Table 4 Rotated component matrix in factor analysis of ET per unit area.
Table 5 Total variance explained in factor analysis for ET per unit area and total ET.

The main driving factor of change in ET per unit area in the Heihe agricultural region is the agronomy factor. The irrigation factor (which reflects the level of water saving in the region) also has a significant influence on the change in ET per unit area. This result indicates that the influence of water saving measures on agricultural ET cannot be neglected. The climate factor also influences changes in ET. However, human agricultural management activity has a greater effect on change in ET per unit area than climate change has. The region studied typifies agricultural irrigation use because of limited regional water resources. Water used for irrigation is mainly consumed through ET. Agronomic measures, such as the use of chemical fertilizers, plastic film mulch, and water-saving irrigation, significantly promote the growth of crops45,46,47,48,49,50,51. Average temperature and solar radiation have been comparatively stable over the 31-year period. The relative contribution of human agricultural management activity to change in ET per unit area was much larger than that of the climate variables. Thus human activity is the main driving factor of change in ET per unit area.

Contribution rates of driving factors to total ET change

The KMO value for the driving factors of change in total ET was 0.779, which satisfies the minimal requirement of being >0.536. The Bartlett’s sphericity test value was 274.189, and the P value was <0.001. Both the KMO test and Bartlett’s sphericity test demonstrate the suitability of the data for factor analysis. The results of the factor analysis are given in Tables 5 and 6. The first common factor is composed of the following: the ratio of the area of grain crops to the area of cash crops; the total cultivated area; total fertilizer usage; and total plastic film mulch usage. The factor load values were 0.759, 0.941, 0.857, and 0.831, respectively. The first common factor is the agronomy factor, and its factor contribution rate is 43.61%; the second common factor, the irrigation factor, consists of the irrigation quota and the irrigation area. Its contribution rate is 10.25%. The contribution rate of human agricultural management activity to change in total ET is the sum of the contribution rates of the agronomy factor and the irrigation factor, 53.86%. The contribution rate of the third common factor, the climate factor, is 35.68%, and the factor load values of relative humidity and wind speed are −0.709 and 0.857, respectively.

Table 6 Rotated component matrix in factor analysis of total ET.

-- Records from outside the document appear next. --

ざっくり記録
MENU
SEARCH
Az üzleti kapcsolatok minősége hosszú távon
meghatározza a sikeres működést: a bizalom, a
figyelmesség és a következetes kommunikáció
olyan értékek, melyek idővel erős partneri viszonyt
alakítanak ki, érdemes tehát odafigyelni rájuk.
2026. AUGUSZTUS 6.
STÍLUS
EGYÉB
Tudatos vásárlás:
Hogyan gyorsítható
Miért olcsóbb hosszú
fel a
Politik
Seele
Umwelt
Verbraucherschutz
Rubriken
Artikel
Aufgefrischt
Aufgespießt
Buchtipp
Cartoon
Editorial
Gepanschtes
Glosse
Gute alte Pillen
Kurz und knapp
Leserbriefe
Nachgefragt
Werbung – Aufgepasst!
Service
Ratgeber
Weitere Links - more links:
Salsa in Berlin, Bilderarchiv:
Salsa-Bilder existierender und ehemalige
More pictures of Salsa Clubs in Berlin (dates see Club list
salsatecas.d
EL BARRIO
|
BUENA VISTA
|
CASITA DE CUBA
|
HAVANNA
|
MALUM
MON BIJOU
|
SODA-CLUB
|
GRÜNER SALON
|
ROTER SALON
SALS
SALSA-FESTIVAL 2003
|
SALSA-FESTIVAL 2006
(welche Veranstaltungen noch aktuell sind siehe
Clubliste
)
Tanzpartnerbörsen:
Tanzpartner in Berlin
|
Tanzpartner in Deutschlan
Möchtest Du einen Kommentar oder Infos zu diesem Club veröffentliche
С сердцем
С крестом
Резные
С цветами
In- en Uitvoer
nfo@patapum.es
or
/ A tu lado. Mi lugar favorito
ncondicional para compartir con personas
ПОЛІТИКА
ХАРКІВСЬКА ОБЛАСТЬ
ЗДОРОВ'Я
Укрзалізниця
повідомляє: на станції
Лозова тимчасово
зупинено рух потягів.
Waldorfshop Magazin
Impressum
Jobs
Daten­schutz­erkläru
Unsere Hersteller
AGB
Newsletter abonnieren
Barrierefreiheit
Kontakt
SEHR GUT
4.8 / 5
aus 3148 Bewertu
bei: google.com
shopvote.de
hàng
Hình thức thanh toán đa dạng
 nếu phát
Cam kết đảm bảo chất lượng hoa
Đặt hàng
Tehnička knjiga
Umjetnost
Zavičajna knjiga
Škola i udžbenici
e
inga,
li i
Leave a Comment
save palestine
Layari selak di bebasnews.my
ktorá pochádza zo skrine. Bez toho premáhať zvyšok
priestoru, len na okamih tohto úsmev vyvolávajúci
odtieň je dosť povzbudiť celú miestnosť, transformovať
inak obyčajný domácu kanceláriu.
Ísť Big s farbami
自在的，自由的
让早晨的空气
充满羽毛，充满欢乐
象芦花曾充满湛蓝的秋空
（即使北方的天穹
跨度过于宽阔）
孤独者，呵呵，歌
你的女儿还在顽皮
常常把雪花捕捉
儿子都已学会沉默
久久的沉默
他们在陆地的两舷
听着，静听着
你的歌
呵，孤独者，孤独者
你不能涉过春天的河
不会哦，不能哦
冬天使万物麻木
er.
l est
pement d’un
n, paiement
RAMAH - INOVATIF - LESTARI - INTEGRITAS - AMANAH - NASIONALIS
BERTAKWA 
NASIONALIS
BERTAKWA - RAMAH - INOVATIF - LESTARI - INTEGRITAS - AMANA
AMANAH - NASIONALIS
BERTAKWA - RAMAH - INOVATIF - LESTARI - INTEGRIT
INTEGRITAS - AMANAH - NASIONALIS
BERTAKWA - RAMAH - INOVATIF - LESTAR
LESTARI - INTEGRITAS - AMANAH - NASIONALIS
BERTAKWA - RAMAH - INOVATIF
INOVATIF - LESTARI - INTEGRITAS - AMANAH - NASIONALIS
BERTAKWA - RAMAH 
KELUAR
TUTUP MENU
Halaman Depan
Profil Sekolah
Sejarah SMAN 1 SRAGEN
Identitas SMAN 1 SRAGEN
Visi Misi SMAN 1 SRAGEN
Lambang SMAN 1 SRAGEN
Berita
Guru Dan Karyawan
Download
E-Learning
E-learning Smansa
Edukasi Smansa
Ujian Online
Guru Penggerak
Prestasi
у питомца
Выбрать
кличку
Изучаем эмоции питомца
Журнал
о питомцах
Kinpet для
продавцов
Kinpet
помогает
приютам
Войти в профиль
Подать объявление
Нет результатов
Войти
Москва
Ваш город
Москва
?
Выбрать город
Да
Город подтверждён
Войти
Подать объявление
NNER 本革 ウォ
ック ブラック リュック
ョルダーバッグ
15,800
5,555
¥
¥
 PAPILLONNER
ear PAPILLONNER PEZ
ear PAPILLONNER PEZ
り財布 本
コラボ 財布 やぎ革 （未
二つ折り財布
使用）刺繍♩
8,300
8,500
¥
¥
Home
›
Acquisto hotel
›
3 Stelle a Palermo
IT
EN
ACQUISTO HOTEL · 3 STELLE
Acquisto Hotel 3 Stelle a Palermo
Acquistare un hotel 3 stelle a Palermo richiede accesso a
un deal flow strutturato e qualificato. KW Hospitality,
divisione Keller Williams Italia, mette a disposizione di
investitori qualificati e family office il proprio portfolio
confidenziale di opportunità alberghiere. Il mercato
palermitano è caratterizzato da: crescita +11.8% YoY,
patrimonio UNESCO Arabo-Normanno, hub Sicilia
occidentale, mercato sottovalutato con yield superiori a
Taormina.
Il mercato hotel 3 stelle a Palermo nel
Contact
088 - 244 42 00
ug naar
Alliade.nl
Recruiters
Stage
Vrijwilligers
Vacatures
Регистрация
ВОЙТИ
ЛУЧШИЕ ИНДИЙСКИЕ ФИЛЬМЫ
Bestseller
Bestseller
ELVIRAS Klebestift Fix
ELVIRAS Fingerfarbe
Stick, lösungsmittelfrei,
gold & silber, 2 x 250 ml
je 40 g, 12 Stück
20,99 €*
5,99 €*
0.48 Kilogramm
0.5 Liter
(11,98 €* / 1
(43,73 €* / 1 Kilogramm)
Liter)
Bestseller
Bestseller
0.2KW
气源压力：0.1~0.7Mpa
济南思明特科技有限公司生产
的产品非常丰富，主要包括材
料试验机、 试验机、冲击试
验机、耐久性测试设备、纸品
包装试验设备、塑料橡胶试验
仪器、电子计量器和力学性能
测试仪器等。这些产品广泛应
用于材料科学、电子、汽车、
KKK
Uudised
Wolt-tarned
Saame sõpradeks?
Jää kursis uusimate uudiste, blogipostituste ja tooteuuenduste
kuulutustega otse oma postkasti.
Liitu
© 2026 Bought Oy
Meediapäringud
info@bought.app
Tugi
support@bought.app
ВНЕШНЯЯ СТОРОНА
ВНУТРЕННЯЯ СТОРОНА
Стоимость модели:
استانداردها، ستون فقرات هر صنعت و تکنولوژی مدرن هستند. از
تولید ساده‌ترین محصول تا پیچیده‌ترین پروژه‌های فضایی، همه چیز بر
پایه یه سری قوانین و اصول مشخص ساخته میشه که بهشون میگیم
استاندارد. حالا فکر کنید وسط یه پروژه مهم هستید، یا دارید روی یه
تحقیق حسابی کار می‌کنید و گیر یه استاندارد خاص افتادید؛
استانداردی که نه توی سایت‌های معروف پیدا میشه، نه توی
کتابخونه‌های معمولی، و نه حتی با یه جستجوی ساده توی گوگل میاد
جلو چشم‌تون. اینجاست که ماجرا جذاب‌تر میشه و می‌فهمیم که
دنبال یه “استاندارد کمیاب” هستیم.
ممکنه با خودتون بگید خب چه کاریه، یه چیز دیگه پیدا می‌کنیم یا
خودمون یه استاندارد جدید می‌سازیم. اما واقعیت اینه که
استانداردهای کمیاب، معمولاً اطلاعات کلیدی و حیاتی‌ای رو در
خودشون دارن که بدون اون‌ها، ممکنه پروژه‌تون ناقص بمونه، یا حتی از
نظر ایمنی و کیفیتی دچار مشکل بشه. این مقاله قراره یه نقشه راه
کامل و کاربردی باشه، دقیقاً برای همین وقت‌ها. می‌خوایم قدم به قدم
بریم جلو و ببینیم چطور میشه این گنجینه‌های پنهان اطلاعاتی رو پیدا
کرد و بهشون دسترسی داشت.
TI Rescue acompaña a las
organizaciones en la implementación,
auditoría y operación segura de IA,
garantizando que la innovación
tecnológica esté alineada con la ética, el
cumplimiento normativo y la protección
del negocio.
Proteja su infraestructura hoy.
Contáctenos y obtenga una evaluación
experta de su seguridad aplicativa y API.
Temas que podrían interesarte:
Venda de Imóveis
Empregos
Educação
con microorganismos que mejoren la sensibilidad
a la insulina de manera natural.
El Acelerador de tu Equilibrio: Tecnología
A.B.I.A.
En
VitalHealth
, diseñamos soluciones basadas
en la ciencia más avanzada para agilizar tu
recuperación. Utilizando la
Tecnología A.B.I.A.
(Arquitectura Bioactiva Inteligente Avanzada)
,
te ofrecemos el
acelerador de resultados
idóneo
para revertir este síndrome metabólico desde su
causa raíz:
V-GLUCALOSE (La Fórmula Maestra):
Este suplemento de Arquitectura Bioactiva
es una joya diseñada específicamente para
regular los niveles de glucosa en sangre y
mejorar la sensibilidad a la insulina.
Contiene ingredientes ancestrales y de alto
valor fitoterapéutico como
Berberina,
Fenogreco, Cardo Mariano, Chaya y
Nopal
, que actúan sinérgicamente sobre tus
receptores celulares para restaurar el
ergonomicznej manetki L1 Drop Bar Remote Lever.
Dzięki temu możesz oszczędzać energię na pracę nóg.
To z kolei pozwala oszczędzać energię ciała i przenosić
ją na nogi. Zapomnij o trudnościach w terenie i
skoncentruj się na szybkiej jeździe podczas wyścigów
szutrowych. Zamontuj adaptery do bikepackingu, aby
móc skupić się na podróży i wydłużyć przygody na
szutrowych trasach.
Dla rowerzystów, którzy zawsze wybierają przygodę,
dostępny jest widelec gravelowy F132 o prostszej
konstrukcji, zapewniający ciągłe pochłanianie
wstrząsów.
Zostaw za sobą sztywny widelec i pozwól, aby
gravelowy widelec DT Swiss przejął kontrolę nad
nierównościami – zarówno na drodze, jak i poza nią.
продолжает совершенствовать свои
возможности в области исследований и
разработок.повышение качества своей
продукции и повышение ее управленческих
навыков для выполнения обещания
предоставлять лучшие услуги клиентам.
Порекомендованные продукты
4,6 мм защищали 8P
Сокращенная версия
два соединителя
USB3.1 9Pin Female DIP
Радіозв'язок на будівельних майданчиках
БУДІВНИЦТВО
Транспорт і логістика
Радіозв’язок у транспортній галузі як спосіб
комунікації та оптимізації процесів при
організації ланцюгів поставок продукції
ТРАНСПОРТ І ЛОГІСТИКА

The human activity factors were the main driving force of change in total ET. This result is consistent with the identification of the driving forces of change in ET per unit area. The relative contribution of the climate factor to change in total ET (relative humidity and wind speed) was 7.67% greater than its influence on the change in ET per unit area. This result indicates that climate change is a more significant contributor to change in total ET than to change on ET per unit area. The contribution of human activity to changes in total ET still predominates, which is consistent with the corresponding result for change in ET per unit area. The area under cultivation shows an increasing trend in ET, which is more evident after 2010, although there is limited precipitation in the region. Irrigation is necessary to supply water to crops, and the cultivated area being irrigated also showed an increasing trend in ET. Increased use of chemical fertilizer and of plastic film mulch promotes crop growth, so these two crop management activities (constituents of the agronomy factor) become the main driving forces which influence the change in total ET. Some meteorological influences clearly changed inter-annually (wind speed, relative humidity). Other meteorological influences which also provide energy for ET to occur (average temperature, solar radiation) showed little inter-annual change. We conclude that the contribution of human agricultural management activity to total ET change in the 31-year period was greater than that of climate change.

Uncertainty analysis

Overall, the results suggest that both climatic and human activity factors are influential as driving mechanisms of ET change in the Heihe agricultural region. However, there are still some uncertainties and more in-depth analysis is necessary. For example, the SWAT model did not take into account any effects of land use change during the period of ET simulation. Only one land use map was used, because limited data was available, although the area of land used for cultivation in the region has been increasing since 200042. There may be data errors, such as inaccurate irrigation schedules in the statistical yearbooks. Lack of accurate irrigation data may mean that some sub-basins (those in which mainly vegetables, cotton and other crops are planted) are not properly represented in the model. A too-low irrigation quantity will cause ET to be underestimated. This error in ET estimation will have an impact on the subsequent analysis and selection of the main driving factors, which will in turn further affect the accuracy of the contribution rates.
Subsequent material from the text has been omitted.